Mais voilà, quelques semaines seulement après cette visite, nous en avons reçu une autre. Une nuit, vers 1 heure du matin, trois hommes cagoulés ont pénétré dans notre maison. Malgré tout le dispositif sécuritaire que je pensais avoir soigneusement mis en place. Les sinistres individus ont d’abord ligoté et bâillonné tous les membres de la famille. Y compris moi-même. Avant de se mettre à fouiller la maison.
Mais pendant qu’ils étaient occupés à chercher, j’ai réussi à me libérer. J’ai saisi mon fusil de chasse de calibre 12 et fait feu sur l’un des agresseurs ! Ce dernier a été atteint, mais il n’est pas mort sur le coup. Il a essayé tout de même de s’enfuir avec ses copains. Mais ces derniers ont dû le lâcher, car il semblait très mal en point. De mon côté, après ce coup de feu, j’ai appelé la police.
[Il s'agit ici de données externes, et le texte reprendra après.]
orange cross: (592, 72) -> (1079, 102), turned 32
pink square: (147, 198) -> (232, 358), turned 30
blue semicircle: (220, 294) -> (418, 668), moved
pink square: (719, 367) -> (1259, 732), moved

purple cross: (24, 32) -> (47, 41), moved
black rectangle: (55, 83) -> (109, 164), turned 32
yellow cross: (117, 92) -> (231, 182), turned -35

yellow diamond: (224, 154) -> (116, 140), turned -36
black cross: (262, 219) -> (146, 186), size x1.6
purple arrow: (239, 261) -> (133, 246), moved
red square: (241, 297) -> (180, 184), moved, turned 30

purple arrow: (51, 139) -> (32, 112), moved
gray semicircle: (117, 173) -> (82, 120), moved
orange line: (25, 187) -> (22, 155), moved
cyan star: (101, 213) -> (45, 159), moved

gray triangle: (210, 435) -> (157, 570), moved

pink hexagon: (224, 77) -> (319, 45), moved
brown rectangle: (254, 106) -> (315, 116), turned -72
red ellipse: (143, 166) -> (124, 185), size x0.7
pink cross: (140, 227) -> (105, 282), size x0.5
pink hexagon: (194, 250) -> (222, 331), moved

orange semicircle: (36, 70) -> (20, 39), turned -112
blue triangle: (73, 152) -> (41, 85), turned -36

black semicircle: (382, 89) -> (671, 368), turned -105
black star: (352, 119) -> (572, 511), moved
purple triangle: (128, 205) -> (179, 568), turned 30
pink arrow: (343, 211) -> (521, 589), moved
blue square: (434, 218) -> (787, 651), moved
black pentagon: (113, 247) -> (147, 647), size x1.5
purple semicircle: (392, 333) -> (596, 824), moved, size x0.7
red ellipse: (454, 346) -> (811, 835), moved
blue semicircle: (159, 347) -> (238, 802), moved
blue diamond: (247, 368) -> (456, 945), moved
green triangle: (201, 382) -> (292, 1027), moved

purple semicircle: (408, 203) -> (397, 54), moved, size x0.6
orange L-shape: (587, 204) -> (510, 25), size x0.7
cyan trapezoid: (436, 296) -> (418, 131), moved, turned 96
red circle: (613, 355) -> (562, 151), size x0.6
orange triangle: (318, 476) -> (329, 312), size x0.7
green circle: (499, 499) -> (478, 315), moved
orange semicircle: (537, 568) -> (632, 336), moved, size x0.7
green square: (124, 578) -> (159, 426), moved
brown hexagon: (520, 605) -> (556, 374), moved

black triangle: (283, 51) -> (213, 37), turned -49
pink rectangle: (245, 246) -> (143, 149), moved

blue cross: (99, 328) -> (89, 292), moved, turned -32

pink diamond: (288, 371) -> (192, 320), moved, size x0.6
Ils ont dépêché un détachement sur les lieux. Et quand ils sont arrivés, j’étais encore sous le choc, complètement désorienté… J’étais perdu, ne sachant que faire ! Je n’avais jamais tiré de ma vie. A plus forte raison sur un homme.
Notre maison s’est bientôt retrouvée envahie par les voisins. Le malfrat sur lequel j’avais ouvert le feu a été conduit à l’hôpital. Malheureusement pour lui, il a succombé à ses blessures en chemin. Même si je n’avais fait que me défendre, je souffrais à l’idée que j’avais tué un homme. C’était difficile à supporter pour moi. Une enquête a été ouverte et l’affaire confiée à la brigade de recherches de la gendarmerie.
Dans un premier temps, j’ai été mis en examen pour détention illégale d’arme. En effet, je n’avais pas déclaré aux services compétents que je possédais une arme. Ce qui constitue une infraction vis-à-vis de la loi. Je risquais même de faire la prison pour deux raisons : homicide et possession illégale d’arme. J’ai comparu devant le juge. A mon grand soulagement, j’ai été relâché après l’interrogatoire, tout en étant condamné à payer une amende.
Cette tragédie est restée gravée dans ma mémoire. Je n’arrive pas à l’effacer. De temps en temps, j’essaie de me convaincre que ce n’était pas ma faute si j’ai tiré sur quelqu’un. Je n’avais fait que me défendre et défendre ma famille d’une agression à domicile. Aujourd’hui, j’espère trouver une forme de rédemption en vous livrant mon histoire.